Fortunately, the Met’s Elijah Moshinsky production of “Nabucco” is, I know, very beautiful. I’ve been learning a lot about it these days in rehearsals.
OW: What about Verdi and the parola scenica?
DC: Verdi, had such strong theatrical instincts that everything in his works can be thought of as a parola scenica. Everything. “Fermate.” “Restate.” Each word must have its theatrical effect. Furthermore, I’ll tell you something about how I’ve been working during these “Nabucco” rehearsals. With the singers all together, not singling anybody out, I told them, “When you’re singing an aria, together we can find a tempo that works for both of us and that is ideal for your breath and your instrument. But where you must follow my precise indications are in the recitativi. That’s where not just the parola scenica but also the passo teatrale – theatrical pacing – are of prime importance. The audience must hear what the singers are saying, and the singers must respond to each other’s lines on time and in ways that make dramatic sense. Too long a pause can be the death of a scene.
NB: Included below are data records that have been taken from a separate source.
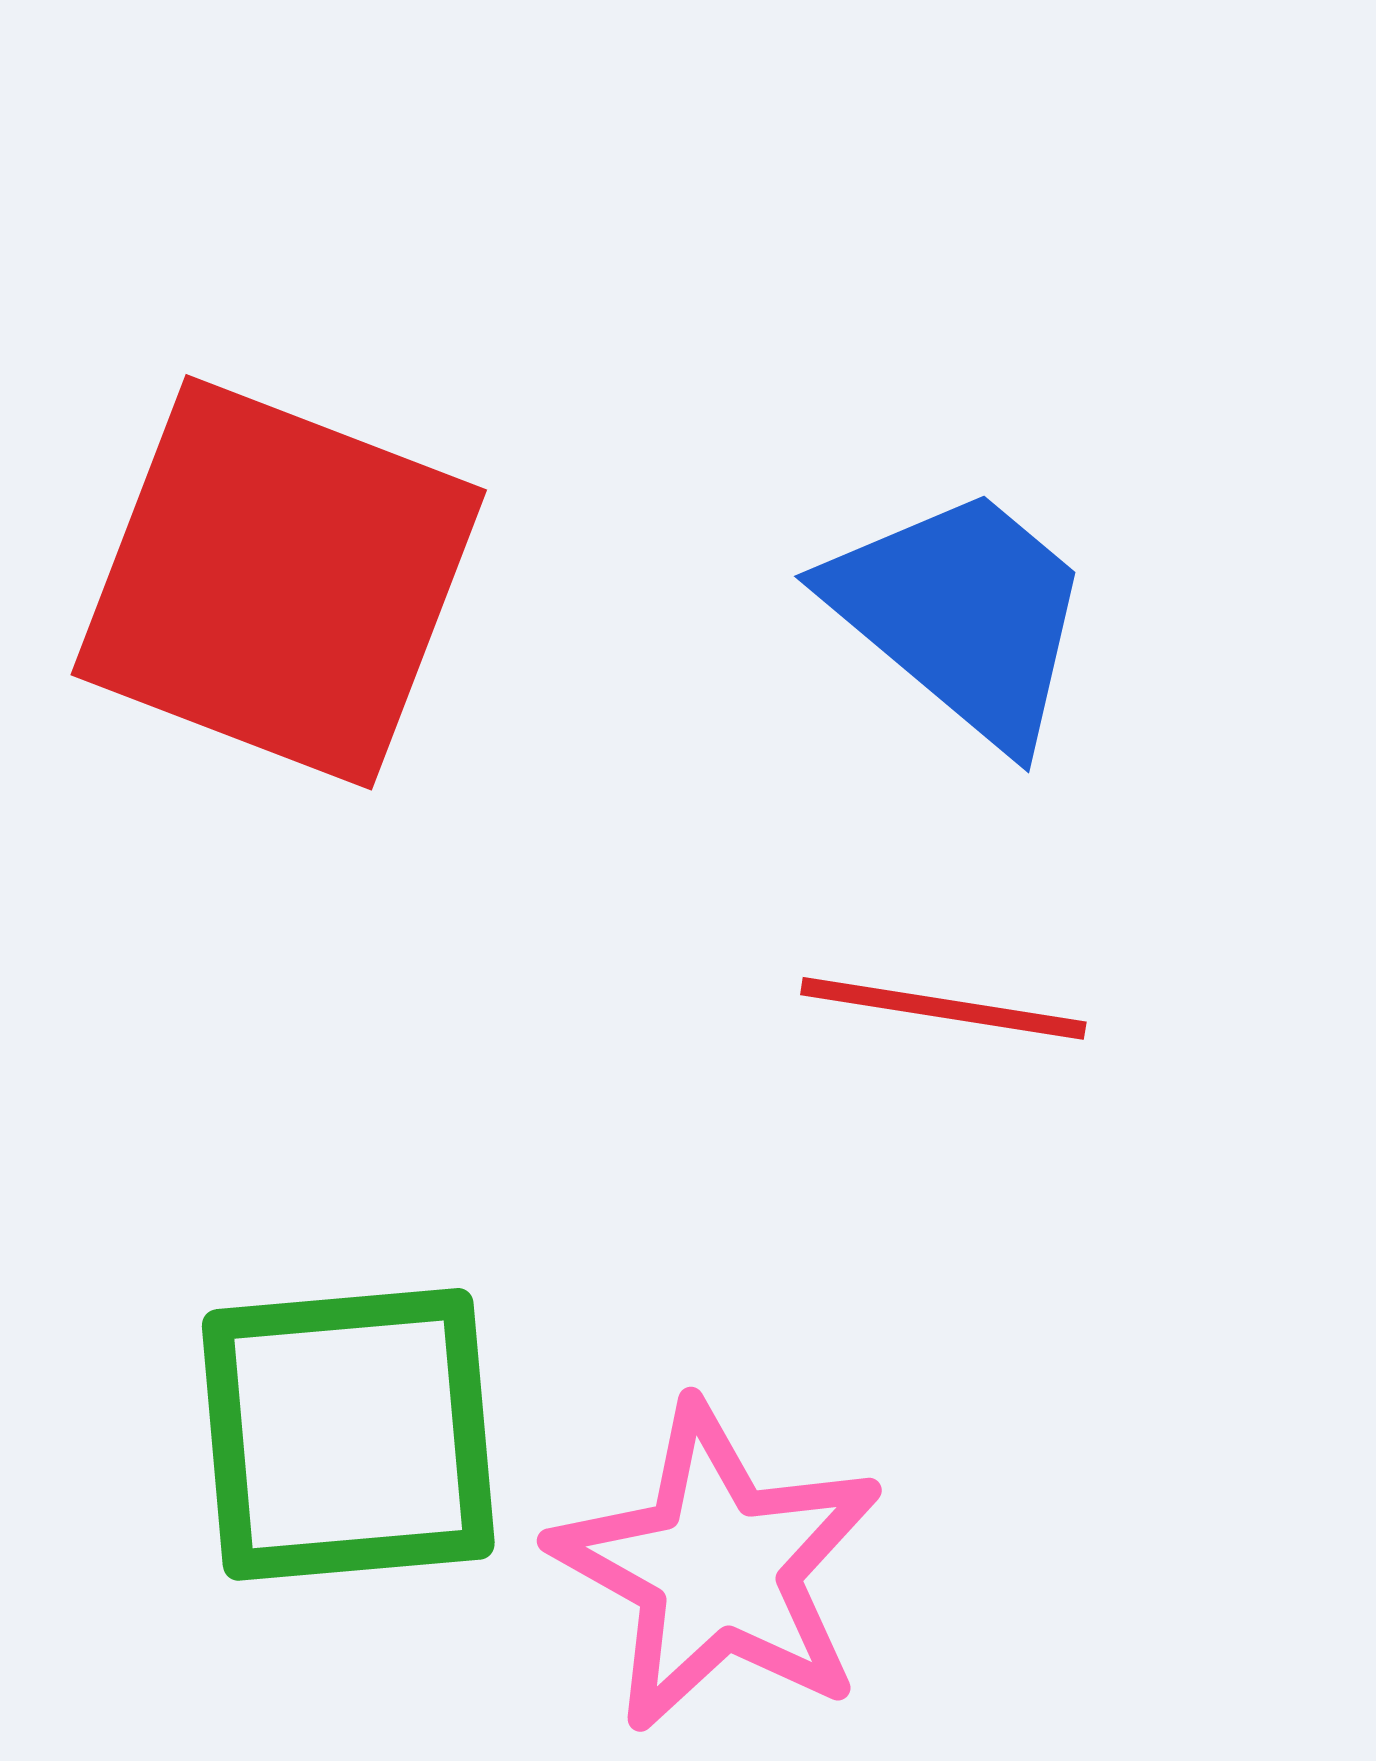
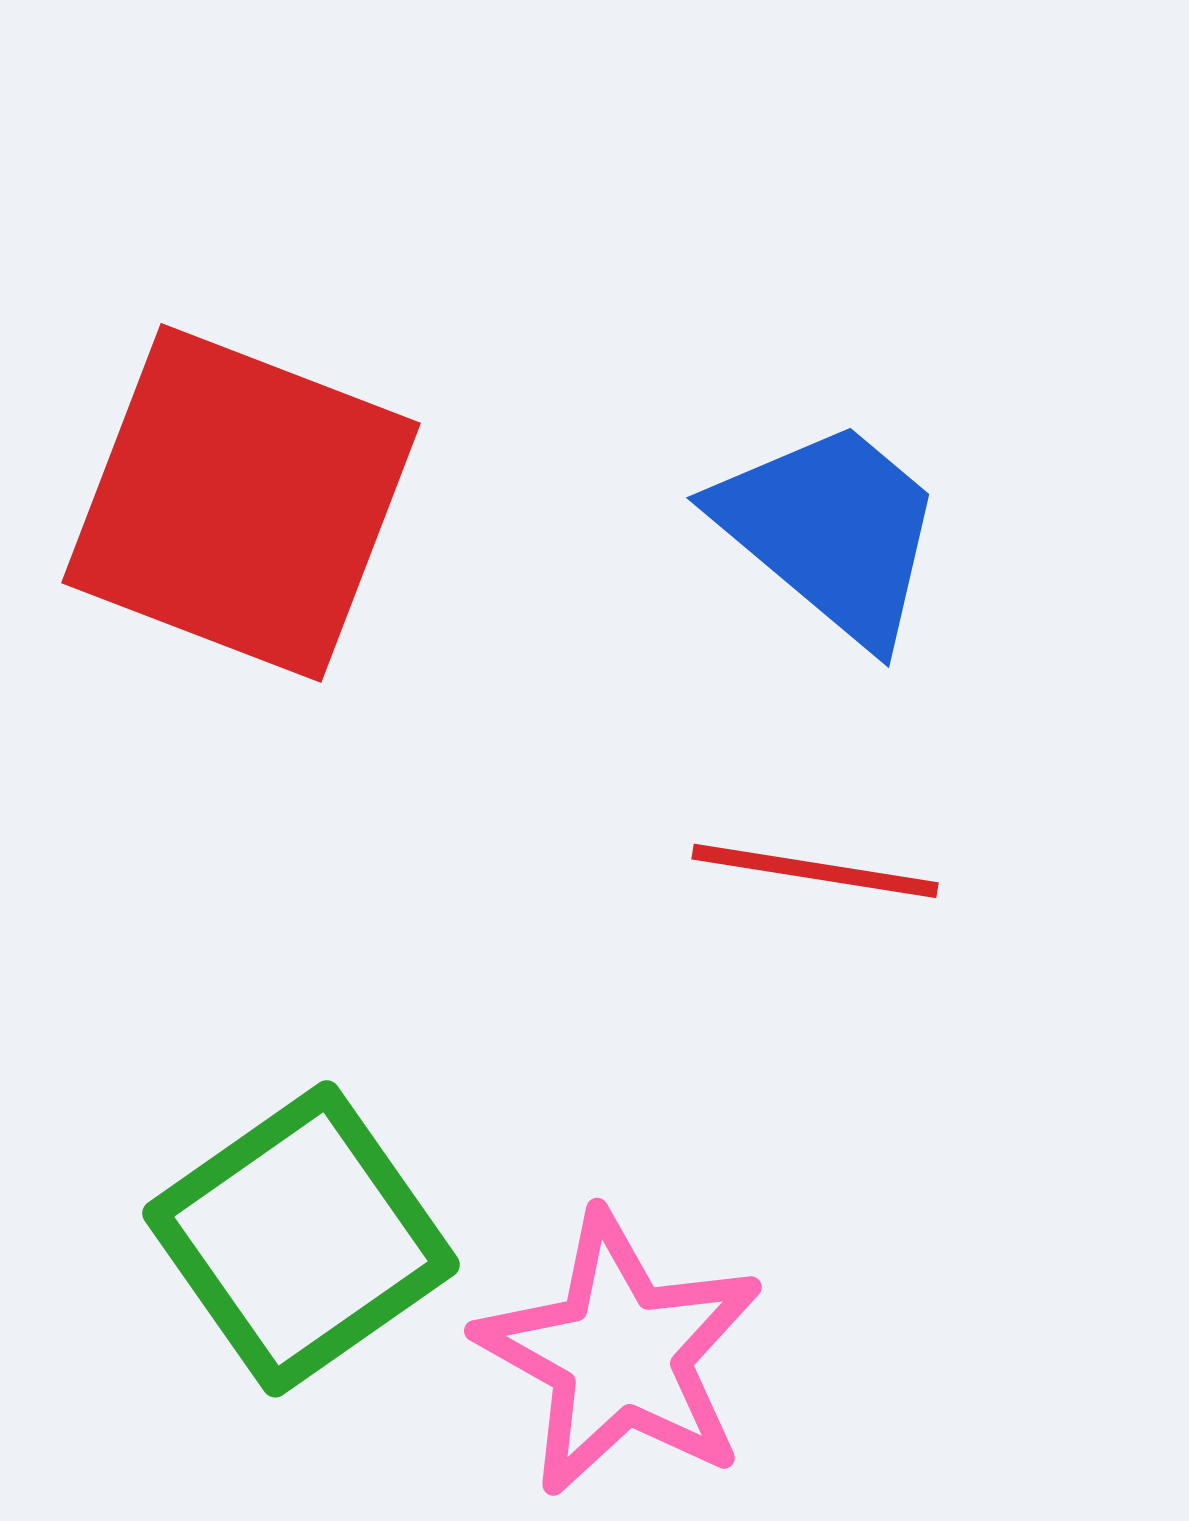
green square: (348, 1434) -> (301, 1239), turned -30

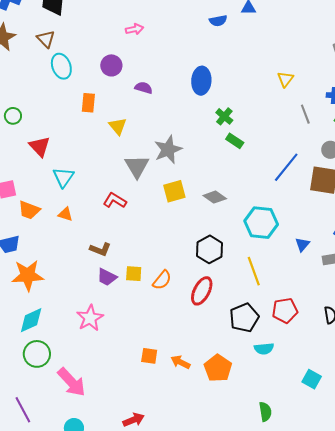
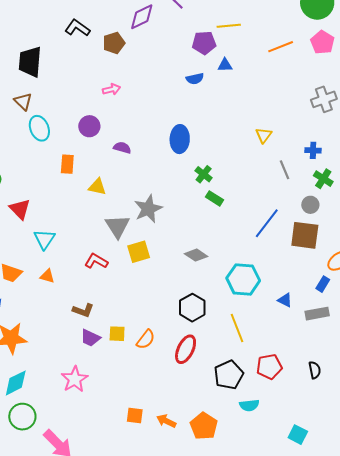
yellow triangle: (118, 126) -> (97, 187), turned -36
yellow square: (174, 191) -> (139, 252), moved
blue triangle: (302, 244) -> (285, 300), turned -42

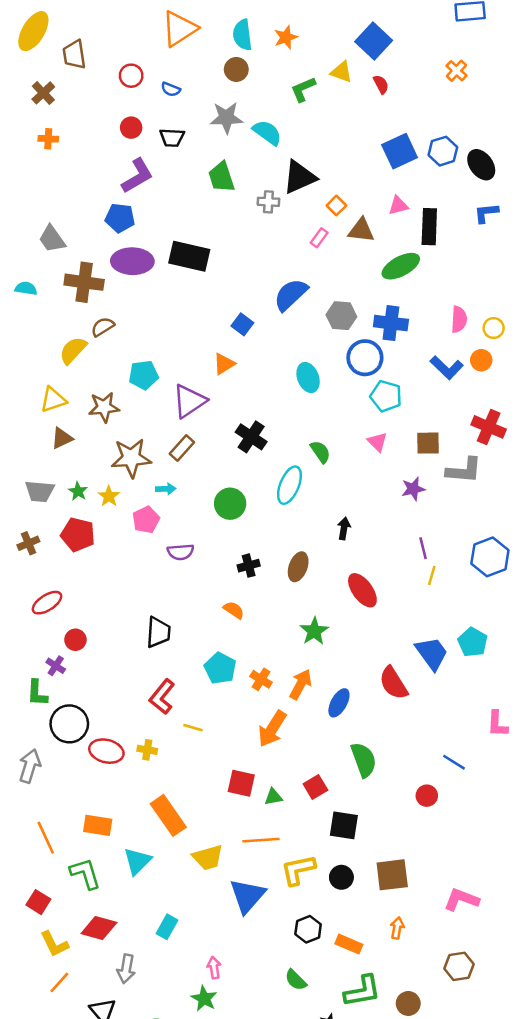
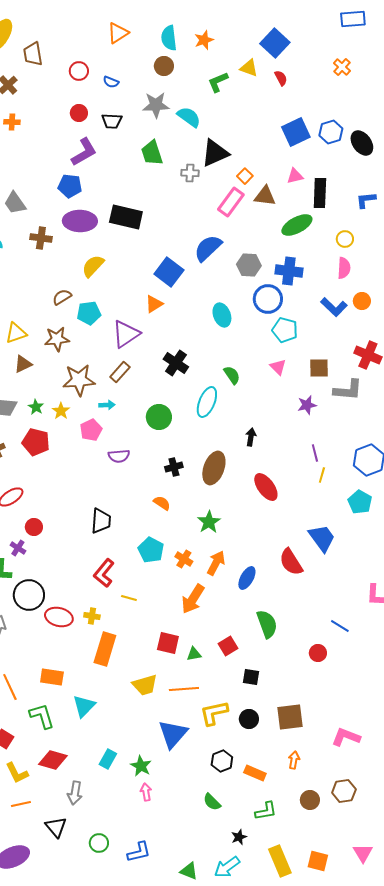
orange triangle: (179, 29) -> (118, 33), size x0.7
blue L-shape: (486, 213) -> (366, 200), moved
pink rectangle: (319, 238) -> (231, 202), size x1.8
brown cross: (84, 282) -> (41, 238), size x0.7
blue square: (242, 324) -> (169, 272), size x1.6
brown semicircle: (103, 327) -> (62, 297), moved
yellow circle: (494, 328) -> (345, 239), moved
yellow semicircle: (73, 350) -> (93, 266), moved
brown ellipse: (298, 567) -> (214, 468), size x1.4
green star: (314, 631) -> (209, 522), moved
cyan pentagon: (473, 642) -> (360, 502), moved
orange rectangle: (168, 815) -> (105, 649), moved, turned 52
black square: (344, 825) -> (251, 677), size x0.7
yellow trapezoid: (208, 857) -> (145, 685), moved
orange line: (59, 982) -> (21, 804), turned 36
green L-shape: (362, 991) -> (266, 811), size x0.7
green star: (204, 999) -> (141, 766), moved
brown circle: (408, 1003) -> (310, 800), moved

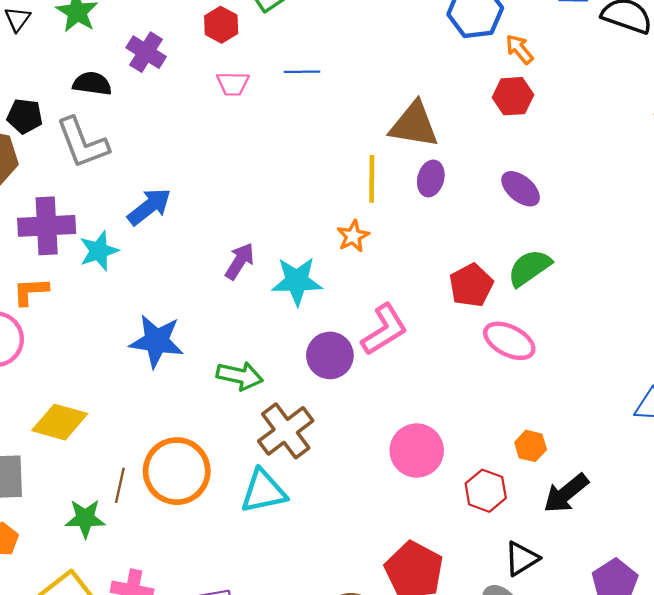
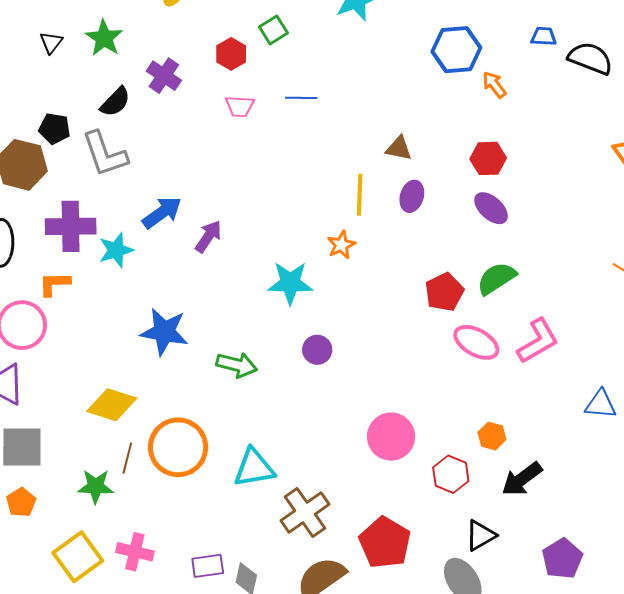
black semicircle: (92, 84) -> (115, 102), turned 124
red hexagon: (513, 96) -> (488, 158), moved
brown triangle: (414, 125) -> (399, 148), size x0.6
purple arrow: (240, 261) -> (208, 236), moved
pink L-shape: (384, 330) -> (538, 341), moved
purple circle: (330, 355) -> (317, 350), size x0.7
yellow diamond: (60, 422) -> (112, 405), moved
brown cross: (286, 431) -> (305, 512), moved

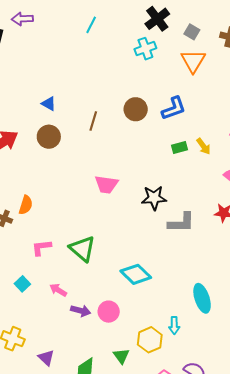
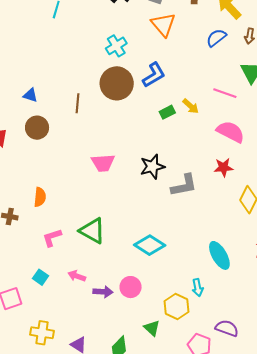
cyan cross: (145, 49) -> (116, 46), moved
brown circle: (136, 109) -> (117, 83), size x1.4
orange semicircle: (26, 205) -> (40, 197), moved

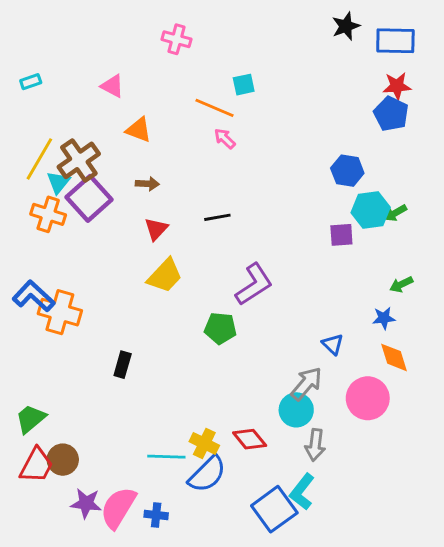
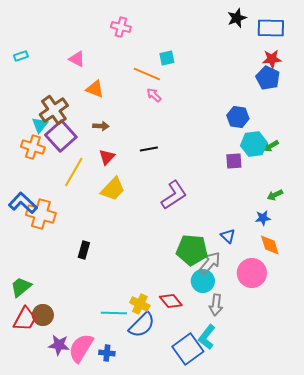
yellow line: (39, 159) -> (74, 172), moved
green pentagon: (220, 328) -> (192, 250), moved, size x1.4

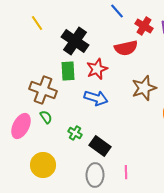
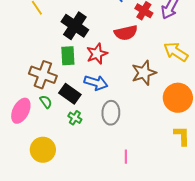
black rectangle: (100, 146) -> (70, 94), moved
gray ellipse: (95, 175) -> (111, 113), moved

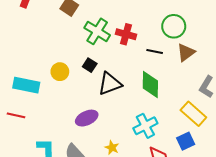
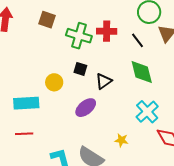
black line: (155, 52) -> (137, 40), turned 56
black triangle: (110, 84) -> (104, 81), size x0.7
purple ellipse: (87, 118) -> (86, 108), moved

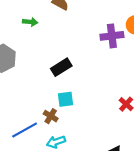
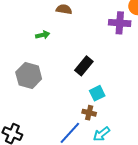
purple cross: (112, 36) -> (120, 23), turned 30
OW: Will you do a “bis,” repeating the “Va, pensiero” chorus, even though doing so suspends the dramatic impetus to Zaccaria’s response to it? His stirring, motivational reproach to the ancient Hebrews for being too passive about their fate.
DC: I’ll gladly do a repeat, but it depends. If the audience is only mildly applauding, and at the beginning of the applause there is just one call of “Bis!” But nothing more, then I forge ahead in the opera. But if they are feverishly applauding and crying out “Bis! Bis! Bis!” then I say, “OK, you win.”